Lawrence K. Grossman ’52

Lawrence K. Grossman ’52

JERRY BAUER/VIKING

Lawrence K. Grossman ’52, the president of PBS responsible for turning The MacNeil/Lehrer Report into the first hour-long nightly newscast on any network and perhaps best known for standing up to outside pressure not to air Death of a Princess, a film based on a true story about a Saudi princess who had been publicly beheaded for adultery — and former president of NBC News, died on March 23, 2018, in Westport, Conn. He was 86.

Grossman was born Lawrence Kugelmass on June 21, 1931, in Brooklyn, N.Y. After his father died, he was adopted by his mother’s second husband, Nathan Grossman. He attended Midwood H.S., where a journalism teacher opened his mind to the world of communications. At the College, he studied English and political science, then went on to Harvard Law, where he met his future wife, Alberta “Boots” Nevler, who was attending Radcliffe.

Grossman left Harvard after a year and joined Look magazine in the promotions department. He joined the advertising department at CBS in 1956, then moved to NBC in 1962, becoming the network’s VP of advertising. There, he met Grant Tinker, who was then in programming (nearly two decades later, their friendship led Tinker to consider only Grossman for the presidency of NBC News).

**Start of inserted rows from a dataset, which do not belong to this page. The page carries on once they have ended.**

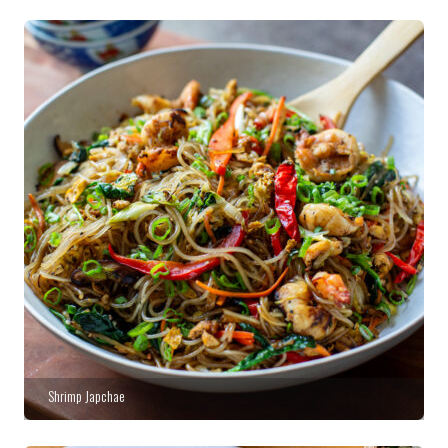
Shrimp Japchae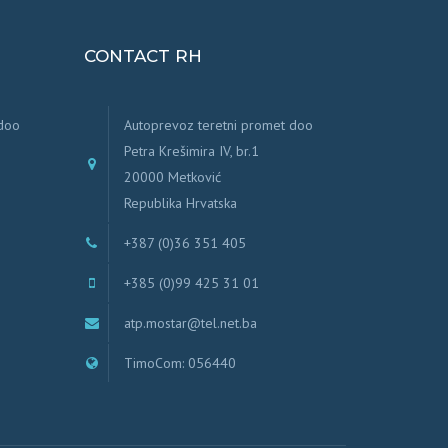
CONTACT RH
 doo
Autoprevoz teretni promet doo
Petra Krešimira IV, br.1
20000 Metković
Republika Hrvatska
+387 (0)36 351 405
+385 (0)99 425 31 01
atp.mostar@tel.net.ba
TimoCom: 056440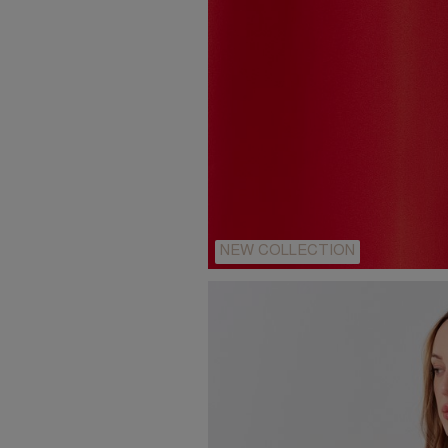
NEW COLLECTION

Grossman ran his own advertising, marketing and communications firm from 1966 to 1976.

PBS, one of his firm’s clients, hired him as its president in 1976, and he moved to Washington, D.C. Grossman transformed PBS over eight years — the network became the first to deliver its programming by satellite; he introduced the programs Live From Lincoln Center and concerts from the White House and the Kennedy Center, and approved production of a 13-part series on the Vietnam War; and in 1983, doubled the length of the network’s signature news program, The MacNeil/Lehrer Report (now PBS NewsHour).

In 1980, Grossman refused to bow to pressure that PBS not air Death of a Princess. Mobil Oil, a major PBS underwriter, was among the movie’s protesters. Some members of Congress spoke out. And Warren M. Christopher, the Secretary of State, relayed a letter of concern from the Saudi Ambassador to the United States. Grossman’s stance “was the single most important thing he did at PBS,” Richard Wald ’52, GSAS’53, now the Fred W. Friendly Professor Emeritus of Professional Practice in Media and Society and special lecturer in journalism at the Journalism School and a former NBC News president, told The New York Times. “He created a sense in PBS that they were doing important work, and it caused PBS to stand up straighter. It was enormously important to how PBS conducted itself thereafter.”

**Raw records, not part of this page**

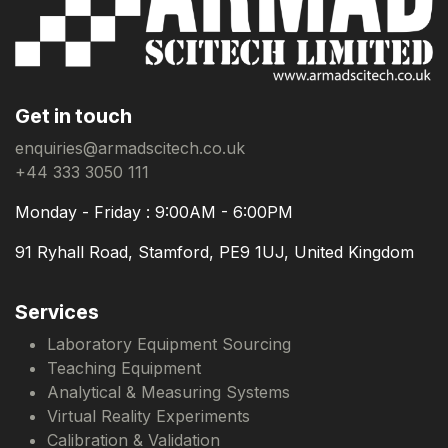
Get in touch
enquiries@armadscitech.co.uk
+44 333 3050 111
Monday - Friday : 9:00AM - 6:00PM
91 Ryhall Road, Stamford, PE9 1UJ, United Kingdom
Services
Laboratory Equipment Sourcing
Teaching Equipment
Analytical & Measuring Systems
Virtual Reality Experiments
Calibration & Validation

Grossman was hired by NBC in late 1983, and after General Electric’s acquisition of RCA, NBC’s parent company, in 1986, he fell out of favor with his new bosses. He was dismissed in 1988.

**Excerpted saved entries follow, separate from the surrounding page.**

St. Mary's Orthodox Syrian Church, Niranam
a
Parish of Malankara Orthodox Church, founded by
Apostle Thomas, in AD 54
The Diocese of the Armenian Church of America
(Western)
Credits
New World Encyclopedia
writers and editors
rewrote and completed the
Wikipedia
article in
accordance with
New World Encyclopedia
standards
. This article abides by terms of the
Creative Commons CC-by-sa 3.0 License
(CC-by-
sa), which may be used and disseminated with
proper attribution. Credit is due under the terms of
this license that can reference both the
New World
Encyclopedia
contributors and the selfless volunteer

After leaving NBC, Grossman taught at Harvard’s John F. Kennedy School of Government and in 1993 became president of Horizons TV, a onetime challenger to PBS and C-SPAN. He wrote The Electronic Republic: Reshaping Democracy in the Information Age (1995), about how interactive telecommunications of that era — faxed petitions, email lobbying and 900-number polls — were providing citizens with more direct participation in politics and making them the “new fourth estate.” In the late 1990s, he and former PBS chairman Newton Minow launched Digital Promise, a nonprofit that receives federal and private funding to use digital technologies to improve education.

Grossman is survived by his wife; daughters, Susan Grossman NU’78, Caroline Grossman and Jennifer Grossman Peltz; brother, Daniel; six grandchildren, including Sarah Grossman-Greene ’08; and two great-grandchildren.